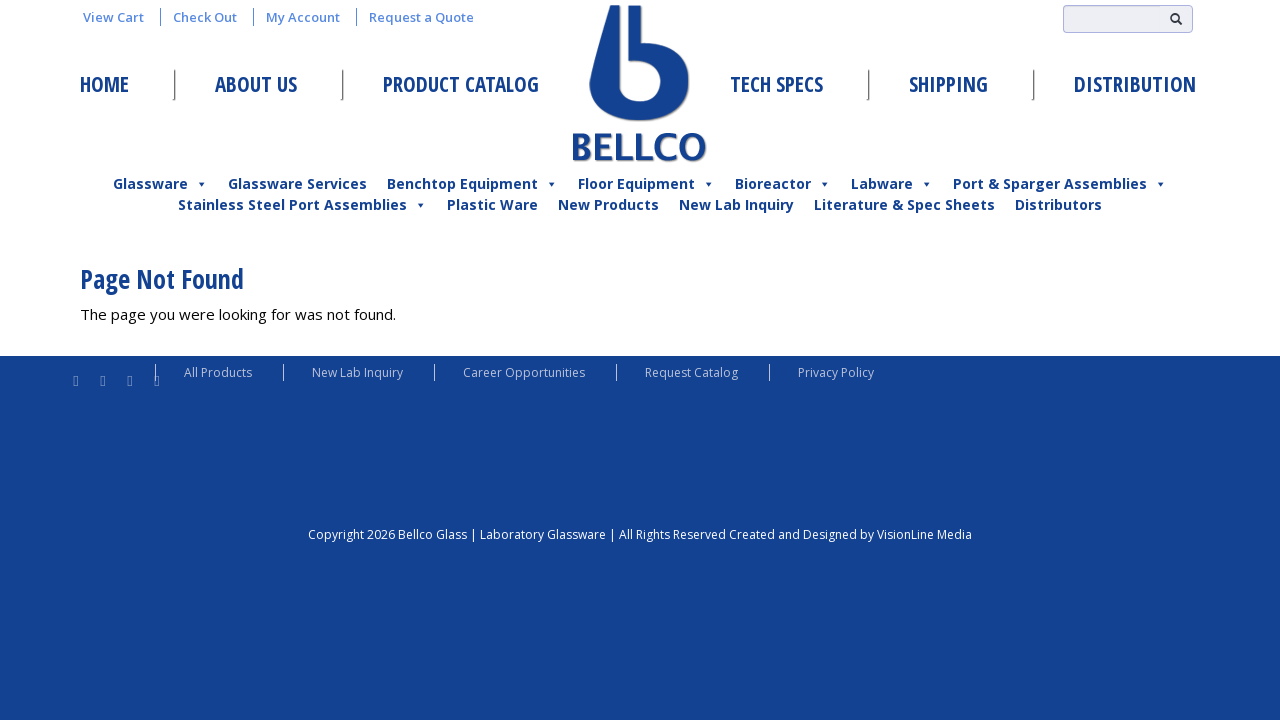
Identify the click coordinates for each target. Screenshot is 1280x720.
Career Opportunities (524, 372)
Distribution (1135, 84)
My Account (303, 17)
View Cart (113, 17)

-*-

WORK INSTRUCTIONS => Transcribe the entries word for word, without their pictures.

ANSWER TO THE EXERCISE =>
Identify the click coordinates for each target. Screenshot is 1280x720.
Career Opportunities (524, 372)
Distribution (1135, 84)
My Account (303, 17)
View Cart (113, 17)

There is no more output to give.